I would equate same-sex marriage prohibitions with age prohibitions for those 18 or above. So Nebraska and Mississippi become the problem cases. Nebraska and Mississippi might argue that if they are forced to move their restriction down to 18, then why not 17? Why not 14? Etc. That isn't the issue. The issue is if legal, consenting adults can marry. Arguments could be made that those below the arbitrarily-set age of majority, 18, should still be allowed to marry, but that is not the issue at hand. Changing the definition of state-sanctioned marriage to include same-sex couples may weaken the case against three-person or more marriage, but that is not the issue being addressed. The issue is whether the state-sanctioned marriage contract can be rightfully limited to couples that are comprised of one male and one female.
My first-best solution is that the state should have no role in marriage--there shouldn't be a marriage penalty or benefit in tax policy, exchange of assets, etc. My second-best solution is that the state should not discriminate when sanctioning a marriage by considering the genders of the marriage participants. We've come a long way since the Army recruiter's standard question for Winger and Ziskey: "Are either of you homosexuals?" We still have a ways to go.

Saturday, April 6, 2013

Highly linkable

I'm back from my unintentional hiatus.
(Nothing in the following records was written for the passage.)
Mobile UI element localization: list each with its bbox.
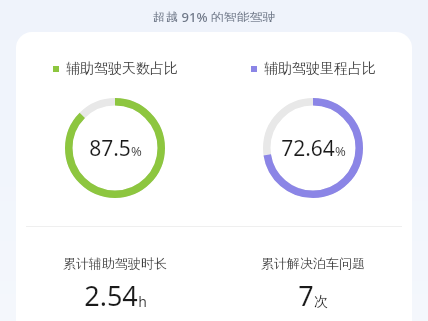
staticText: h xyxy=(138,292,147,311)
button[interactable]: 辅助驾驶里程占比 xyxy=(214,60,412,78)
staticText: 72.64 xyxy=(281,134,335,163)
staticText: 2.54 xyxy=(84,277,138,314)
staticText: 累计辅助驾驶时长 xyxy=(63,255,167,271)
staticText: % xyxy=(335,142,346,160)
staticText: 7 xyxy=(298,277,314,314)
staticText: 超越 91% 的智能驾驶 xyxy=(152,8,276,22)
staticText: 累计解决泊车问题 xyxy=(261,255,365,271)
staticText: % xyxy=(131,142,142,160)
button[interactable]: 累计解决泊车问题 xyxy=(214,255,412,314)
button[interactable]: 累计辅助驾驶时长 xyxy=(16,255,214,314)
staticText: 次 xyxy=(314,293,328,311)
staticText: 87.5 xyxy=(89,134,131,163)
staticText: 辅助驾驶天数占比 xyxy=(66,60,178,78)
button[interactable]: 辅助驾驶天数占比 xyxy=(16,60,214,78)
button[interactable]: 辅助驾驶天数占比 xyxy=(16,32,412,321)
staticText: 辅助驾驶里程占比 xyxy=(264,60,376,78)
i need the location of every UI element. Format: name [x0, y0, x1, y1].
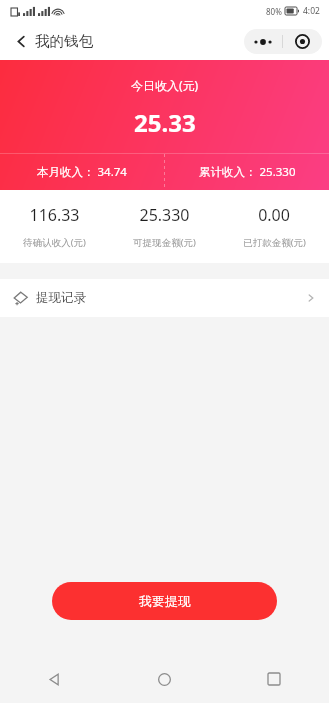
staticText: 累计收入： 25.330 [199, 164, 296, 180]
button[interactable]: Target [283, 29, 322, 54]
staticText: 我的钱包 [35, 32, 93, 50]
button[interactable]: More [244, 29, 282, 54]
staticText: 25.330 [139, 204, 190, 226]
staticText: 25.33 [134, 106, 196, 139]
button[interactable]: Back [6, 26, 36, 56]
button[interactable]: Home [109, 655, 219, 703]
staticText: 本月收入： 34.74 [37, 164, 127, 180]
staticText: 0.00 [258, 204, 290, 226]
staticText: 80% [266, 6, 282, 17]
button[interactable]: 0.00 [219, 190, 329, 263]
button[interactable]: 116.33 [0, 190, 109, 263]
button[interactable]: 提现记录 [0, 279, 329, 317]
staticText: 4:02 [303, 5, 320, 17]
staticText: 已打款金额(元) [243, 236, 306, 249]
staticText: 可提现金额(元) [133, 236, 196, 249]
staticText: 116.33 [29, 204, 80, 226]
staticText: 我要提现 [139, 593, 191, 609]
staticText: 提现记录 [36, 290, 86, 306]
button[interactable]: Recent apps [219, 655, 329, 703]
button[interactable]: 25.330 [109, 190, 219, 263]
button[interactable]: 我要提现 [52, 582, 277, 620]
button[interactable]: Back [0, 655, 109, 703]
staticText: 今日收入(元) [131, 77, 199, 93]
staticText: 待确认收入(元) [23, 236, 86, 249]
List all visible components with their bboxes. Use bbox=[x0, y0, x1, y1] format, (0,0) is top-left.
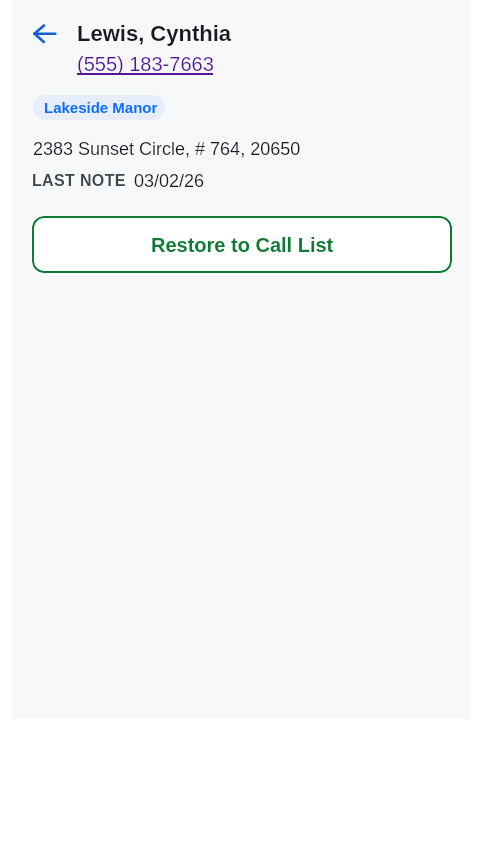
staticText: Lewis, Cynthia bbox=[77, 21, 232, 46]
staticText: (555) 183-7663 bbox=[77, 53, 214, 75]
button[interactable]: Back bbox=[29, 19, 61, 51]
staticText: 2383 Sunset Circle, # 764, 20650 bbox=[33, 139, 301, 159]
button[interactable]: (555) 183-7663 bbox=[76, 53, 214, 77]
staticText: LAST NOTE bbox=[32, 172, 126, 190]
staticText: Restore to Call List bbox=[151, 234, 334, 256]
button[interactable]: Lewis, Cynthia bbox=[77, 19, 232, 44]
button[interactable]: Lakeside Manor bbox=[33, 95, 165, 120]
button[interactable]: Restore to Call List bbox=[32, 216, 452, 273]
staticText: Lakeside Manor bbox=[44, 99, 158, 116]
staticText: 03/02/26 bbox=[134, 171, 205, 191]
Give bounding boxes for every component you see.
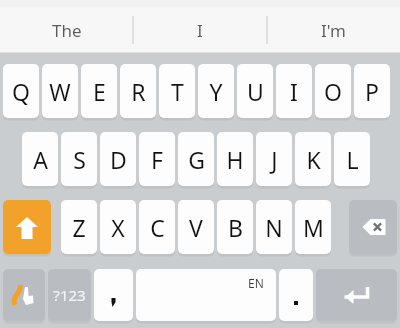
button[interactable]: N (256, 200, 292, 254)
button[interactable]: T (159, 64, 195, 118)
staticText: X (111, 212, 125, 243)
staticText: ?123 (53, 285, 86, 305)
button[interactable]: J (256, 132, 292, 186)
button[interactable]: R (120, 64, 156, 118)
staticText: The (52, 19, 82, 42)
staticText: V (189, 212, 203, 243)
staticText: E (93, 76, 106, 107)
staticText: A (33, 144, 48, 175)
button[interactable]: Q (3, 64, 39, 118)
button[interactable]: E (81, 64, 117, 118)
staticText: D (110, 144, 127, 175)
button[interactable]: Backspace (349, 200, 397, 254)
button[interactable]: The (0, 7, 133, 53)
staticText: I'm (321, 19, 346, 42)
button[interactable]: U (237, 64, 273, 118)
button[interactable]: ?123 (48, 269, 91, 321)
button[interactable]: M (295, 200, 331, 254)
button[interactable]: Comma (94, 269, 133, 321)
button[interactable]: Gesture typing (3, 269, 45, 321)
button[interactable]: Period (279, 269, 313, 321)
staticText: F (151, 144, 163, 175)
staticText: K (306, 144, 321, 175)
button[interactable]: Enter (316, 269, 397, 321)
button[interactable]: W (42, 64, 78, 118)
staticText: B (228, 212, 243, 243)
staticText: P (365, 76, 379, 107)
staticText: Y (209, 76, 223, 107)
staticText: S (73, 144, 86, 175)
button[interactable]: D (100, 132, 136, 186)
staticText: I (197, 19, 203, 42)
staticText: R (131, 76, 146, 107)
staticText: H (226, 144, 244, 175)
button[interactable]: O (315, 64, 351, 118)
button[interactable]: H (217, 132, 253, 186)
button[interactable]: I'm (267, 7, 400, 53)
button[interactable]: I (276, 64, 312, 118)
staticText: C (150, 212, 165, 243)
staticText: Q (12, 76, 30, 107)
staticText: W (49, 76, 71, 107)
button[interactable]: Space (136, 269, 276, 321)
button[interactable]: I (133, 7, 267, 53)
button[interactable]: P (354, 64, 390, 118)
button[interactable]: S (61, 132, 97, 186)
staticText: Z (72, 212, 86, 243)
button[interactable]: V (178, 200, 214, 254)
staticText: T (171, 76, 184, 107)
button[interactable]: L (334, 132, 370, 186)
button[interactable]: C (139, 200, 175, 254)
staticText: I (290, 76, 298, 107)
staticText: O (324, 76, 342, 107)
staticText: J (271, 144, 278, 175)
button[interactable]: G (178, 132, 214, 186)
staticText: N (265, 212, 283, 243)
button[interactable]: F (139, 132, 175, 186)
button[interactable]: Y (198, 64, 234, 118)
button[interactable]: Z (61, 200, 97, 254)
button[interactable]: X (100, 200, 136, 254)
button[interactable]: B (217, 200, 253, 254)
staticText: M (303, 212, 324, 243)
staticText: G (188, 144, 205, 175)
staticText: U (247, 76, 264, 107)
button[interactable]: K (295, 132, 331, 186)
staticText: L (346, 144, 359, 175)
button[interactable]: A (22, 132, 58, 186)
button[interactable]: Shift (3, 200, 51, 254)
staticText: EN (248, 275, 264, 291)
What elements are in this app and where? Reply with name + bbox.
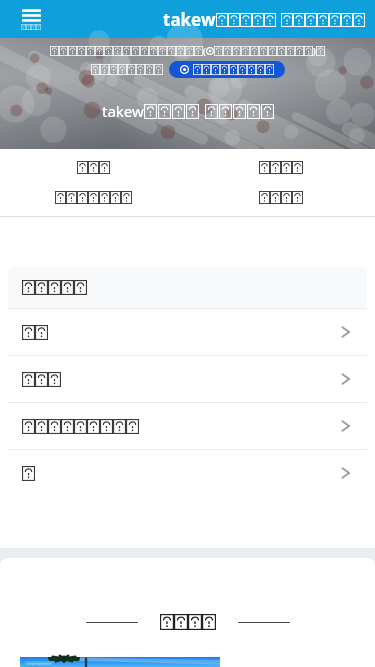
staticText: takew <box>102 101 144 121</box>
button[interactable]: takew <box>163 8 365 31</box>
button[interactable] <box>8 356 367 402</box>
staticText: ) <box>313 45 316 57</box>
button[interactable] <box>8 309 367 355</box>
button[interactable]: Menu <box>17 7 45 32</box>
staticText: takew <box>163 8 216 31</box>
button[interactable] <box>0 191 187 204</box>
button[interactable] <box>187 161 375 174</box>
button[interactable] <box>8 403 367 449</box>
button[interactable] <box>169 61 285 78</box>
button[interactable] <box>187 191 375 204</box>
staticText: ( <box>203 45 206 57</box>
button[interactable] <box>8 450 367 496</box>
button[interactable] <box>15 652 225 667</box>
button[interactable] <box>0 161 187 174</box>
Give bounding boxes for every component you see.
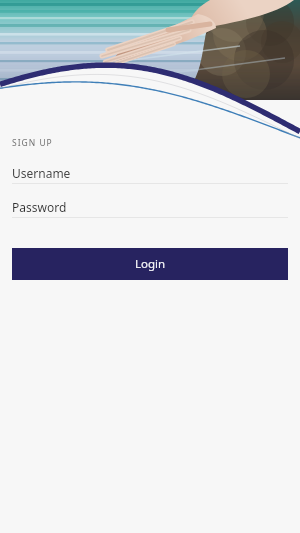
staticText: Login [135,256,166,272]
button[interactable]: Login [12,248,288,280]
staticText: Username [12,165,71,181]
staticText: SIGN UP [12,137,53,149]
staticText: Password [12,199,67,215]
button[interactable]: Username [0,163,300,184]
button[interactable]: Password [0,197,300,218]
Now that my bracket is busted and other things have been put to bed, at least for a while, I can get busy with a lot of blogging that has been on my mind. To begin, let's get some good links in.

Megan McArdle takes just six minutes in this Cato Daily Podcast to very effectively explain what insurance is and what it is not and why Health and Human Services Secretary Kathleen Sebelius is in the camp of confusion. The all-too conventional wisdom is that insurance is about a transfer of expense, but this should obviously be nonsense. How could a redistribution scheme be a profitable endeavor? Insurance is rather a transfer of risk.

While we enjoy the excitement of March Madness, let us not forget the madness that is the non-free market of college athletics. Dave Berri has a column on Freakonomics asking simply, "How about a free market for college athletes?"

Speaking of Freakonomics, if you'd like a scary example of how quickly a consortium of "experts" can slip into technocratic thinking and tyrannical behavior, listen to this Freakonomics podcast on fighting obesity. There was a strong vein of Kling's oppressor-oppressed narrative running through these progressives.

John Cochrane explains why boogeyman-like fears of genetically modified organisms (plants, foods, etc.) is not only misplaced, anti-science, and anachronistic, but it is also very bad for the poorest among us. GMO just ain't the big, bad wolf.

Finally, Stephen Landsburg makes a point in principaled agreement with me by showing in two videos how magnificently wealthy we are.